21

I'm working with an imported data set that corresponds to the extract below:

set.seed(1)
dta <- data.frame("This is Column One" = runif(n = 10),
                     "Another amazing Column name" = runif(n = 10),
                     "!## This Columns is so special€€€" = runif(n = 10),
                    check.names = FALSE)

I'm doing some cleaning on this data using dplyr and I would like to change column names to syntatically correct ones and remove the punctuation as a second step. What I tried so far:

dta_cln <- dta %>% 
    rename(make.names(names(dta)))

generates an error:

> dta_clean <- dta %>% 
+     rename(make.names(names(dta)))
Error: All arguments to rename must be named.

Desired result

What I wan to achieve can be done in base:

names(dta) <- gsub("[[:punct:]]","",make.names(names(dta)))

which would return:

> names(dta)
[1] "ThisisColumnOne"          "AnotheramazingColumnname" "XThisColumnsissospecial"
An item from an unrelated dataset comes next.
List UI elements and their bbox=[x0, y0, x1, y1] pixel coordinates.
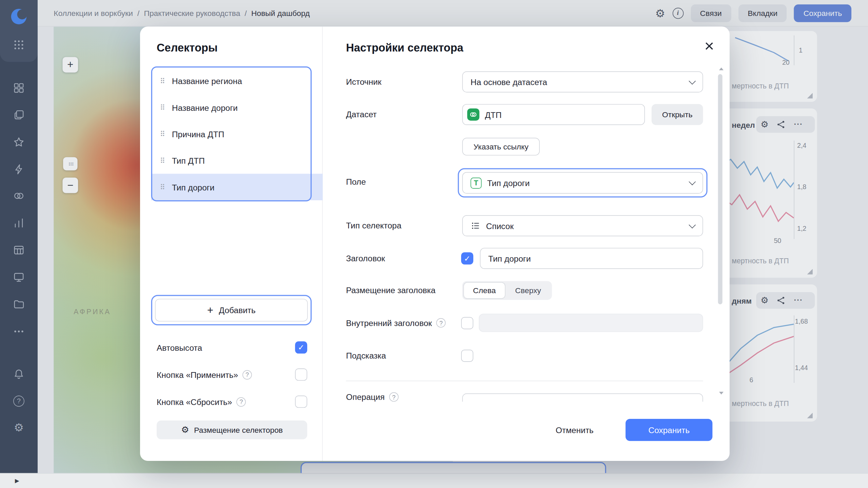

I want to achieve the same effect but using dyplr and %>%.

Konrad
  • 17,740
  • 16
  • 106
  • 167
  • Looks like some tweaking of [this](http://stackoverflow.com/questions/30382908/r-dplyr-rename-variables-using-string-functions) – akrun Dec 04 '15 at 16:07
  • @akrun Thanks very much, I will try to do something with `setNames(tolower(gsub("\\.","_",names(.))))` as suggested in the linked answer. – Konrad Dec 04 '15 at 16:09
  • Only problem is that some characters are not parsing well within the `rename`. – akrun Dec 04 '15 at 16:10
  • Yup: `Error in parse(text = x) : :1:9: unexpected symbol 1: Service Condiitions` – Konrad Dec 04 '15 at 16:11
  • After tweaking, [this](http://stackoverflow.com/a/30383251/1655567) will work. – Konrad Dec 04 '15 at 16:14
  • Yes, the standalone should work outside the `rename`. But, I understand the reason for making it right with the `dplyr` functions itself. – akrun Dec 04 '15 at 16:15
  • For some reason I've taken to doing this if I know I'm going to rename everything: `iris %T>% { colnames(.) <- paste0("iris_",names(.)) }`. Somewhat unclear to me why I prefer it to `rename`. – Akhil Nair Jul 13 '18 at 09:23

5 Answers5

35

I know this is an old question, and I'm sure you found the solution by now, but I stumbled here searching for the same question, and ultimately found a few new ways to do this.

Dplyr

Using dplyr 0.6.0 and above, there is now a rename_all function:

  dta %>% 
    rename_all(funs(gsub("[[:punct:]]", "", make.names(names(dta)))))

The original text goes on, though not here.